Trade policy overtakes inflation as CEOs' top risk, McKinsey survey shows. Nearly 60% cite tariff concerns, growth outlook turns negative for first time since 2024. Hiring and capex plans soften.
McKinsey's latest global survey, fielded between May 27 and June 5, captured a sharp shift in executive sentiment. Tariffs and trade policy have overtaken inflation as the primary risk to revenue growth over the next 12 months, respondents said. The finding marks a break from the prior survey, where price pressures dominated.
Nearly 60% of the roughly 2,000 executives surveyed named trade barriers a top-three risk to their company's revenue outlook. That compares with 42% in the previous quarter.

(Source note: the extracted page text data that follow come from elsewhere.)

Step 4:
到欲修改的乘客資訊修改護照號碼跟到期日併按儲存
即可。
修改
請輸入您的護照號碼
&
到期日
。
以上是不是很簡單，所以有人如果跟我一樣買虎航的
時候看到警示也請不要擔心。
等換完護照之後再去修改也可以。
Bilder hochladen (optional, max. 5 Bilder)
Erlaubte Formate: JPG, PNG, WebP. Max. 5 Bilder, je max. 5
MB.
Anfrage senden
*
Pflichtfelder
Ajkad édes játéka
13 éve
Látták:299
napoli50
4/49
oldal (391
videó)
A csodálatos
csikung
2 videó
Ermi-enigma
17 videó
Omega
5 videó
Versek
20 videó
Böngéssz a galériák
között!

Inflation, by contrast, fell to 38% from 51%. The shift tracks the escalation of U.S.-EU and U.S.-China tariff actions through the spring, which have raised input costs for manufacturers and created uncertainty around supply-chain planning.

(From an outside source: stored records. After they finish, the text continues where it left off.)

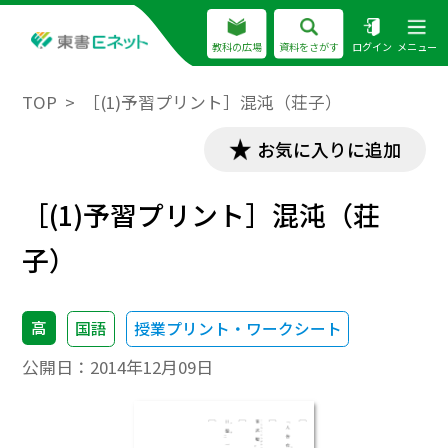
教科の広場
資料をさがす
ログイン
メニュー
TOP
［(1)予習プリント］混沌（荘子）
お気に入りに追加
［(1)予習プリント］混沌（荘
子）
高
国語
授業プリント・ワークシート
公開日：
2014年12月09日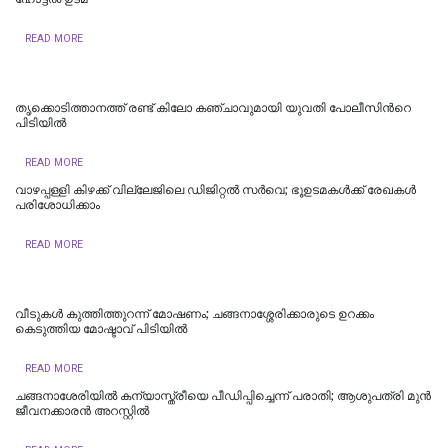
READ MORE
തൃക്കൊടിത്താനത്ത് രണ്ട് കിലോ കഞ്ചാവുമായി യുവതി പോലീസിന്‍റെ
പിടിയിൽ
READ MORE
വാഴപ്പള്ളി കിഴക്ക് വില്ലേജിലെ ഡിജിറ്റൽ സർവെ; ഭൂഉടമകൾക്ക് രേഖകൾ
പരിശോധിക്കാം
READ MORE
വീടുകൾ കുത്തിത്തുറന്ന് മോഷണം; ചങ്ങനാശ്ശേരിക്കാരുടെ ഉറക്കം
കെടുത്തിയ മോഷ്ടാവ് പിടിയിൽ
READ MORE
ചങ്ങനാശേരിയില്‍ കന്യാസ്ത്രീയെ പീഡിപ്പിച്ചെന്ന് പരാതി; ആശുപത്രി മുൻ
ജീവനക്കാരൻ അറസ്റ്റിൽ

Regional splits were wide. European executives were the most bearish on trade, with 68% naming tariffs a top risk. Asia-Pacific respondents were close behind at 63%. North American executives were more evenly split: 48% flagged tariffs, while 44% still saw inflation as the bigger threat. The divergence reflects uneven exposure to new duties. European exporters face a 25% U.S. tariff on autos and machinery. Asian supply chains are bracing for a second round of semiconductor restrictions.

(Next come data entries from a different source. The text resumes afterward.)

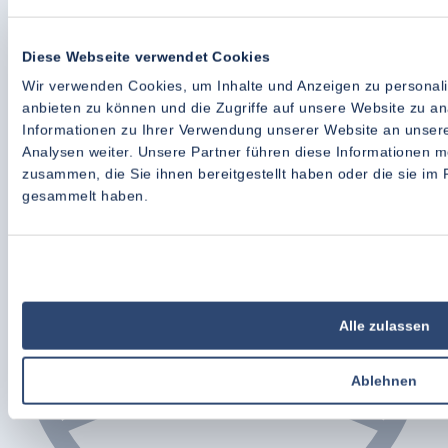
für jeden Fahrzeugtyp
Entdecken Sie die Lösung, die zu
Ihrem Fahrzeug passt
Diese Webseite verwendet Cookies
Wir verwenden Cookies, um Inhalte und Anzeigen zu personali
Alle Marken ansehen
anbieten zu können und die Zugriffe auf unsere Website zu a
Informationen zu Ihrer Verwendung unserer Website an unsere
Analysen weiter. Unsere Partner führen diese Informationen m
zusammen, die Sie ihnen bereitgestellt haben oder die sie im
gesammelt haben.
Alle zulassen
Ablehnen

On the growth front, the survey painted a cautious picture. Only 28% of executives expect global economic conditions to improve over the next six months, down from 34% in the March survey. The share expecting deterioration rose to 31% from 24%. The rest saw conditions as broadly unchanged. The net reading – the share expecting improvement minus the share expecting deterioration – turned negative for the first time since late 2024.
Hiring plans softened in parallel. The share of executives expecting to increase headcount over the next six months fell to 36% from 42%. The decline was steepest in manufacturing and retail, where tariff-driven cost pressures are most acute. Technology and healthcare remained relative bright spots, with hiring intentions holding above 40%.
Capital expenditure plans also weakened. The net share of executives planning to increase capex – the share planning increases minus those planning cuts – fell to 12% from 18%. The pullback was concentrated in Europe and North America. Respondents cited policy uncertainty as the main reason for delaying investment decisions.
One area where sentiment improved: artificial intelligence. The share of executives who said their companies had adopted generative AI tools in at least one business function rose to 72% from 65% in the prior survey. Cost reduction was the most cited benefit, followed by faster product development. The survey also flagged a growing concern around AI regulation, with 44% of respondents saying new rules in the EU and U.S. could slow deployment.
On monetary policy, executives broadly expect central banks to hold rates steady through year-end. Only 22% expect the Federal Reserve to cut before December, down from 35% in the March survey. The shift reflects sticky services inflation and the tariff-driven pass-through to consumer prices, which has complicated the rate path.
The survey's bottom-line message: trade policy has replaced inflation as the dominant uncertainty. For companies with cross-border supply chains, the next six months look like a period of cost management and delayed investment, not expansion. The question is whether the tariff escalation stabilizes or accelerates through the second half of the year.